Recently saw an IG post from one of the hundred hashtags I follow, most of which are related to inspiration and cancer. It said, ‘You can’t be happy for others if you aren’t happy for yourself.’ I recall vividly the repulsion I felt when I read it. I’m sure the look on my face would have been similar to the one I make when a single piece of cilantro hits my tongue (ifkyk). My old habits and false thoughts forced me to question whether my reaction was wrong. Within a millisecond I snapped myself out of it and thought, ‘What a load of crap!’. I instantly wanted to reach out to each and every one of the thousands of people who liked that post to walk them through why they wasted a social media double tap. If I could, I would say to them, the only person who is responsible for your happiness is you. Just as, the only person responsible for my happiness is me. So, if I am unhappy, I will take responsibility for changing that. And when you reach the summit of whatever challenge you have overcome, I will clap for you knowing that your journey is your own as mine is my own. Even if I am still knee-deep in shit. You earned that achievement and I will not attempt to take that from you just because I am still wading through it.
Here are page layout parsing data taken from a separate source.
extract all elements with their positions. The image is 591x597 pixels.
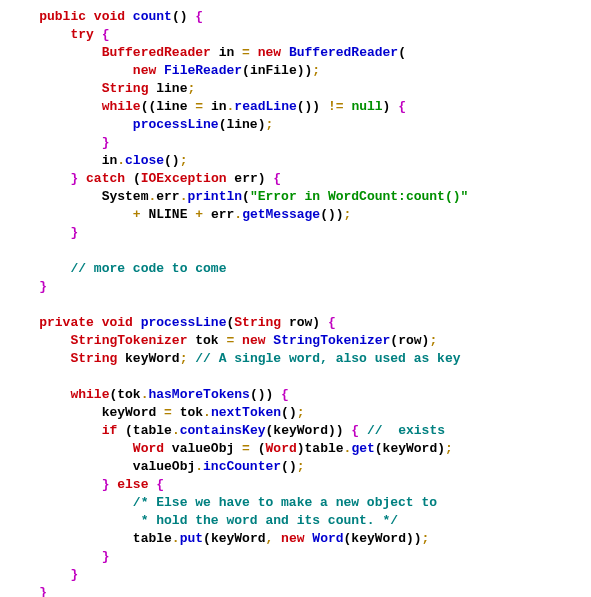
code-line: /* Else we have to make a new object to	[8, 495, 437, 510]
code-line: }	[8, 567, 78, 582]
code-line: }	[8, 135, 109, 150]
code-line: }	[8, 585, 47, 597]
code-line: new FileReader(inFile));	[8, 63, 320, 78]
code-line: valueObj.incCounter();	[8, 459, 305, 474]
code-line: // more code to come	[8, 261, 226, 276]
code-line: System.err.println("Error in WordCount:c…	[8, 189, 468, 204]
code-line: public void count() {	[8, 9, 203, 24]
code-line: } catch (IOException err) {	[8, 171, 281, 186]
code-line: }	[8, 279, 47, 294]
code-line: String keyWord; // A single word, also u…	[8, 351, 461, 366]
code-line: Word valueObj = (Word)table.get(keyWord)…	[8, 441, 453, 456]
code-line: table.put(keyWord, new Word(keyWord));	[8, 531, 429, 546]
code-line: * hold the word and its count. */	[8, 513, 398, 528]
code-line: String line;	[8, 81, 195, 96]
code-block: public void count() { try { BufferedRead…	[8, 8, 583, 597]
code-line: while((line = in.readLine()) != null) {	[8, 99, 406, 114]
code-line: keyWord = tok.nextToken();	[8, 405, 305, 420]
code-line: if (table.containsKey(keyWord)) { // exi…	[8, 423, 445, 438]
code-line: } else {	[8, 477, 164, 492]
code-line: StringTokenizer tok = new StringTokenize…	[8, 333, 437, 348]
code-line: }	[8, 549, 109, 564]
code-line: BufferedReader in = new BufferedReader(	[8, 45, 406, 60]
code-line: while(tok.hasMoreTokens()) {	[8, 387, 289, 402]
code-line: in.close();	[8, 153, 187, 168]
code-line: try {	[8, 27, 109, 42]
code-line: processLine(line);	[8, 117, 273, 132]
code-line: }	[8, 225, 78, 240]
code-line: + NLINE + err.getMessage());	[8, 207, 351, 222]
code-line: private void processLine(String row) {	[8, 315, 336, 330]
Neither our emotional experiences nor our success or lack thereof has anything to do with anyone else. Though sometimes we find ourselves stuck in our own emotions. We want to protect ourselves from the pain of others, we want to protect ourselves from the unexpected pain we feel when someone else shares their pain; our empathy poking through, and that’s ok but if we do not acknowledge that we all have an individual emotional experience we risk healthy relationships. To build and maintain healthy relationships, we must remember that the instinct to protect ourselves from our own pain may be the very thing that pushes people we care most about away from us. Instead, we have a magical opportunity to lean into our own discomfort, to explore why we feel so strongly. Maybe it gives us the opportunity to learn more about ourselves. Maybe it brings us closer to the people we care about. And if we choose not to do those things, what we can do is acknowledge that our individual experiences deserve validation and respect.
No matter whether we will allow ourselves the opportunity to grow, what we do not have the right to do is poo poo on other people’s experiences. There is simply no place in the world for ‘at least’ and so I have struck it from my vocabulary, and I hope you will consider doing the same.